Romanian police have issued a citywide alert after discovering twelve migrants held in a quarantine center at the edge of western Romanian town of Temesvár had escaped their place of confinement, local news portal Timiș online reported.
The migrants were under coronavirus lockdown at the village museum just outside the city and guarded by the local police, who reported the escape after they discovered them missing.
Nine of them are Turkish nationals and one each from Morocco, Libya and Algeria. Police and gendarmerie were dispatched to the area and formed a search grid in the forest where the museum is located and in the adjacent suburbs. Their search efforts were unsuccessful.
Two days earlier, police also found an unspecified number of migrants hiding in two downtown apartments in Timișoara.
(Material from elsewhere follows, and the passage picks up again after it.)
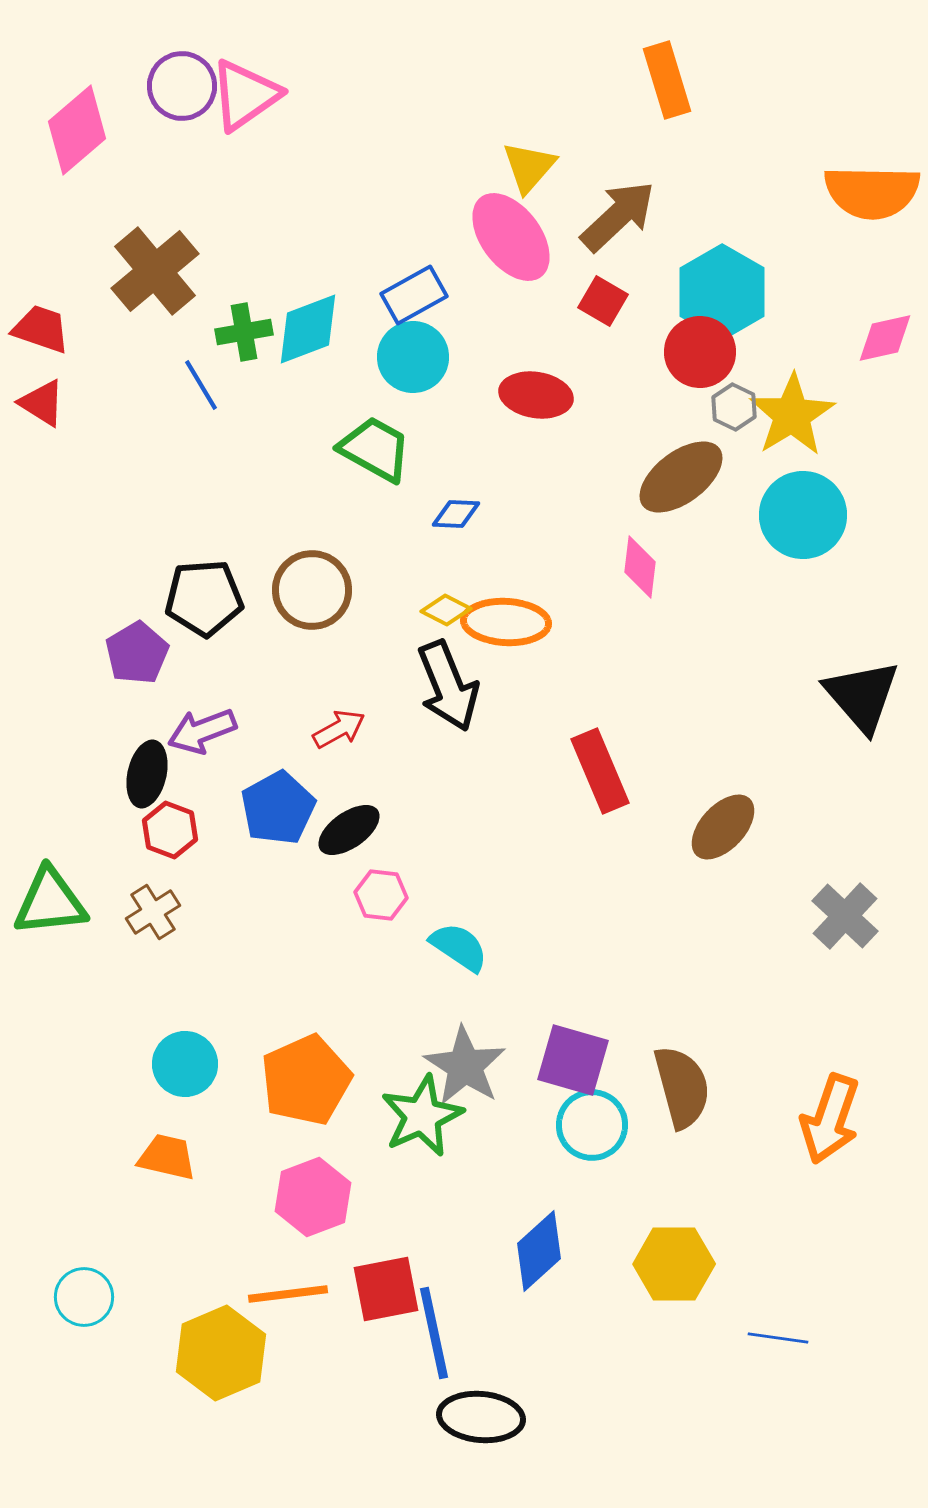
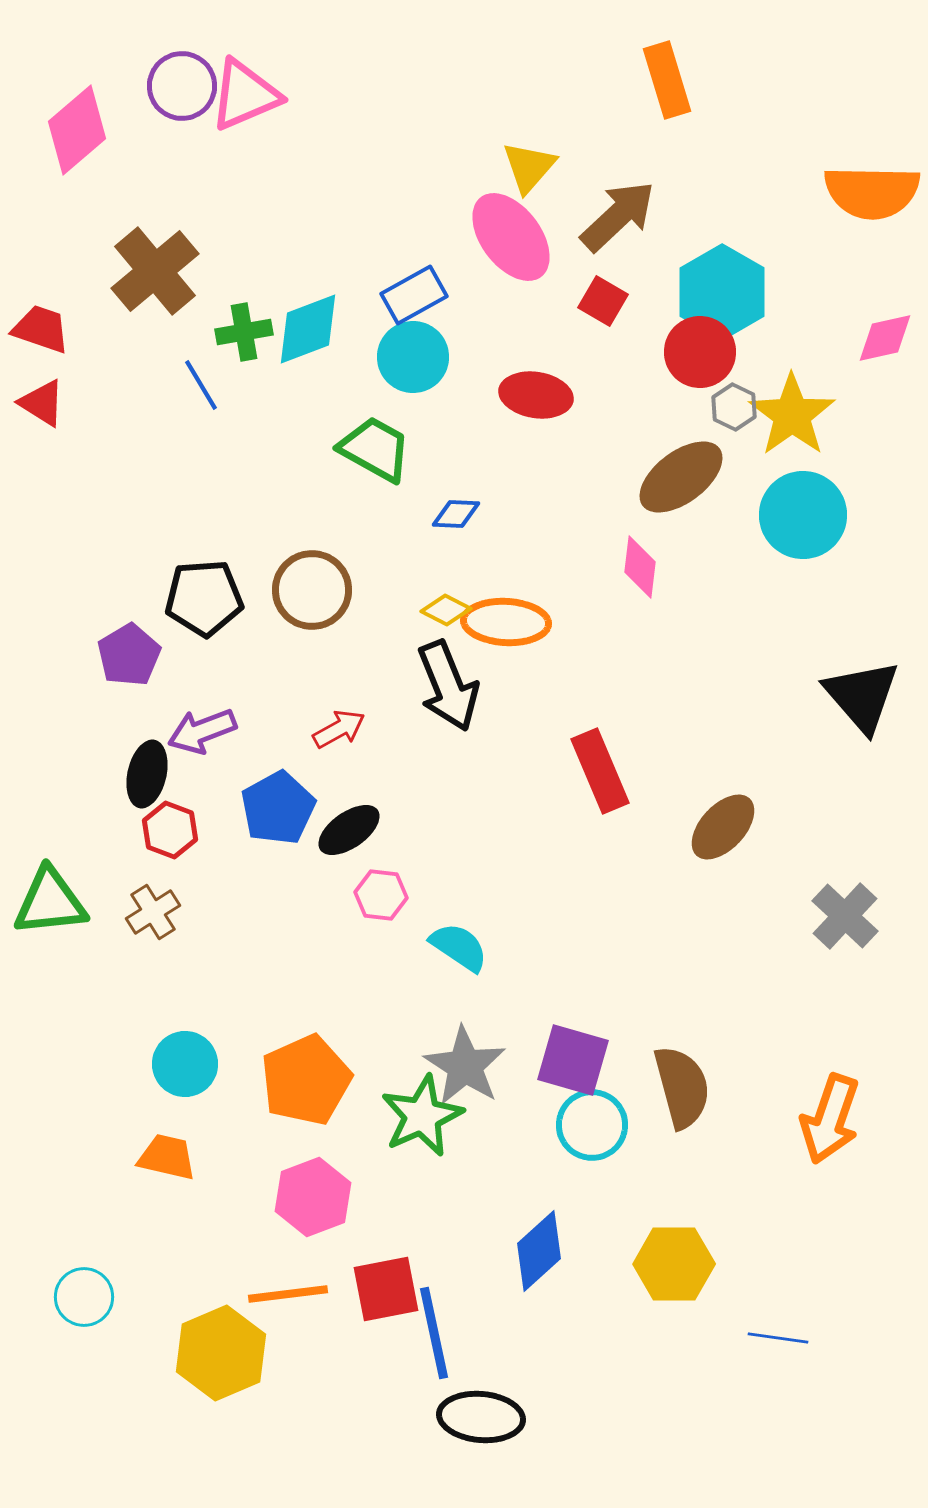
pink triangle at (245, 95): rotated 12 degrees clockwise
yellow star at (792, 415): rotated 4 degrees counterclockwise
purple pentagon at (137, 653): moved 8 px left, 2 px down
The western Romanian city now has over 400 confirmed coronavirus cases out of a national total of 10,096. With the Hungarian-Serbian border tightly controlled, migrants from the Middle East normally using the south Balkans route through Bulgaria, North Macedonia and Serbia have increasingly changed their route to Romania and are attempting to enter Hungary from the east.
As a result, western Romania now also has a burgeoning people smuggling business, with Romanian and Serbian nationals assisting migrants in their attempt to enter the border-free Schengen area of the European Union.
Unlike Hungary, Romania is not yet part of the Schengen zone.